Uppsala University, Disciplinary Domain of Medicine and Pharmacy, Faculty of Medicine, Department of Medical Sciences. (Onkologisk endokrinologi, K Öberg)
Uppsala University, Disciplinary Domain of Medicine and Pharmacy, Faculty of Medicine, Department of Medical Sciences. (Onkologisk endokrinologi, K Öberg)

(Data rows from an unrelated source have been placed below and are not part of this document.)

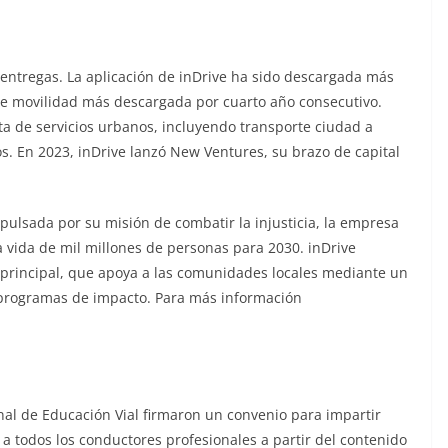
 entregas. La aplicación de inDrive ha sido descargada más
de movilidad más descargada por cuarto año consecutivo.
ta de servicios urbanos, incluyendo transporte ciudad a
s. En 2023, inDrive lanzó New Ventures, su brazo de capital
pulsada por su misión de combatir la injusticia, la empresa
 vida de mil millones de personas para 2030. inDrive
 principal, que apoya a las comunidades locales mediante un
 programas de impacto. Para más información
nal de Educación Vial firmaron un convenio para impartir
s a todos los conductores profesionales a partir del contenido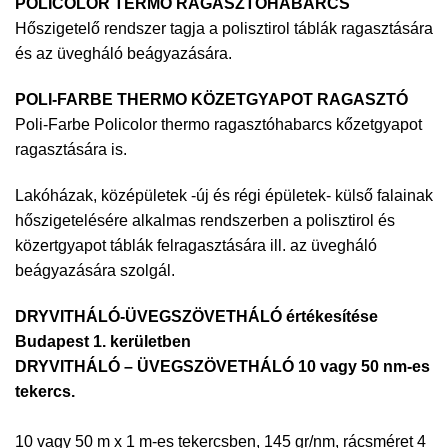
POLICOLOR TERMO RAGASZTÓHABARCS
Hőszigetelő rendszer tagja a polisztirol táblák ragasztására
és az üvegháló beágyazására.
POLI-FARBE THERMO KÖZETGYAPOT RAGASZTÓ
Poli-Farbe Policolor thermo ragasztóhabarcs kőzetgyapot
ragasztására is.
Lakóházak, középületek -új és régi épületek- külső falainak
hőszigetelésére alkalmas rendszerben a polisztirol és
közertgyapot táblák felragasztására ill. az üvegháló
beágyazására szolgál.
DRYVITHÁLÓ-ÜVEGSZÖVETHÁLÓ értékesítése
Budapest 1. kerületben
DRYVITHÁLÓ – ÜVEGSZÖVETHÁLÓ 10 vagy 50 nm-es
tekercs.
10 vagy 50 m x 1 m-es tekercsben, 145 gr/nm, rácsméret 4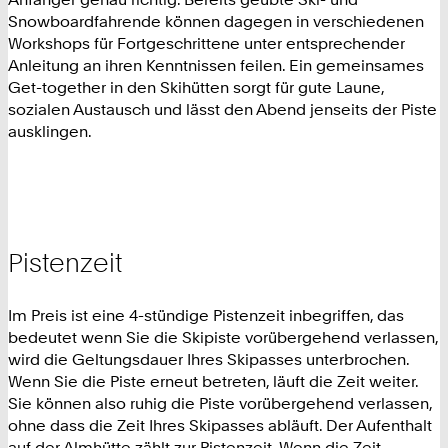
Snowboardfahrende können dagegen in verschiedenen
Workshops für Fortgeschrittene unter entsprechender
Anleitung an ihren Kenntnissen feilen. Ein gemeinsames
Get-together in den Skihütten sorgt für gute Laune,
sozialen Austausch und lässt den Abend jenseits der Piste
ausklingen.
Pistenzeit
Im Preis ist eine 4-stündige Pistenzeit inbegriffen, das
bedeutet wenn Sie die Skipiste vorübergehend verlassen,
wird die Geltungsdauer Ihres Skipasses unterbrochen.
Wenn Sie die Piste erneut betreten, läuft die Zeit weiter.
Sie können also ruhig die Piste vorübergehend verlassen,
ohne dass die Zeit Ihres Skipasses abläuft. Der Aufenthalt
auf der Almhütte zählt zur Pistenzeit. Wenn die Zeit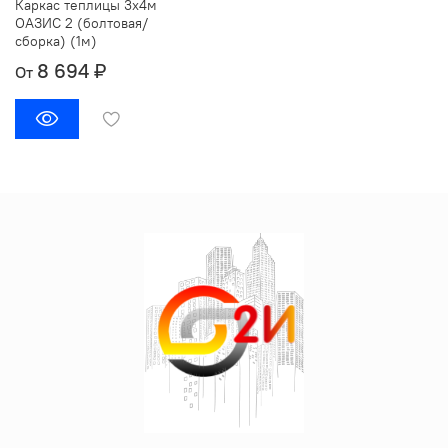
Каркас теплицы 3х4м
ОАЗИС 2 (болтовая/
сборка) (1м)
8 694 ₽
От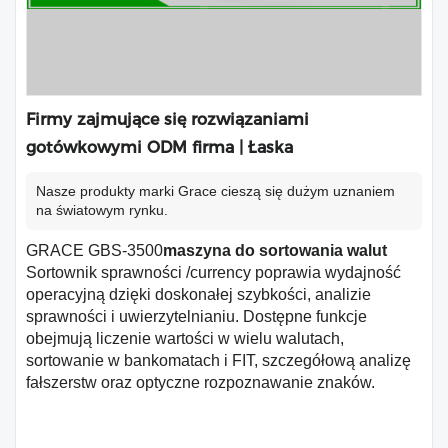
Firmy zajmujące się rozwiązaniami
gotówkowymi ODM firma | Łaska
Nasze produkty marki Grace cieszą się dużym uznaniem
na światowym rynku.
GRACE GBS-3500
maszyna do sortowania walut
Sortownik sprawności /currency poprawia wydajność
operacyjną dzięki doskonałej szybkości, analizie
sprawności i uwierzytelnianiu. Dostępne funkcje
obejmują liczenie wartości w wielu walutach,
sortowanie w bankomatach i FIT, szczegółową analizę
fałszerstw oraz optyczne rozpoznawanie znaków.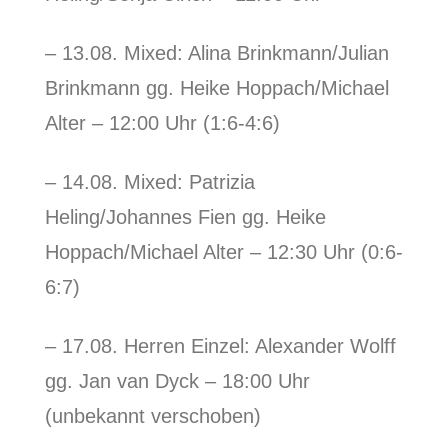
– 13.08. Mixed: Alina Brinkmann/Julian
Brinkmann gg. Heike Hoppach/Michael
Alter – 12:00 Uhr (1:6-4:6)
– 14.08. Mixed: Patrizia
Heling/Johannes Fien gg. Heike
Hoppach/Michael Alter – 12:30 Uhr (0:6-
6:7)
– 17.08. Herren Einzel: Alexander Wolff
gg. Jan van Dyck – 18:00 Uhr
(unbekannt verschoben)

1999 (English)In: International Journal of Cancer, ISSN 0020-7136, E-ISSN 1097-0215, Vol. 84, no 5, 484-488 p.Article in journal (Refereed) Published
Abstract [en]

Tumor tissues from 43 patients with typical bronchial carcinoids have been immunostained with monoclonal antibodies (mAbs) against the standard form (CD44s) and the splice variants v4, v5, v6, v7, v7-8, v9 and v10 of the adhesion molecule CD44. The staining results were correlated with clinical data. Ten patients (23%) had regional lymph node metastases at diagnosis. Distant metastases have occurred in 12% of the patients; 9% died during the observation period of median 65 months (14-325). Positive staining for CD44s was correlated with decreased risk for distant metastases and disease related death. All patients with distant metastases were v6-negative. Patients with CD44v7-8-positive tumors had decreased risk for distant metastases, but the differences in mortality did not reach statistical significance. CD44v9 correlated significantly with decreased risk for distant metastases and death. The remaining CD44 variants (v4, v5 and v10) did not correlate significantly with clinical outcome. Our results confirm earlier observations that typical bronchial carcinoids are potentially malignant. However, positive staining for CD44s, v7-8 and v9 seems to be associated with a more favorable outcome, and may be taken into consideration in prognostic evaluation.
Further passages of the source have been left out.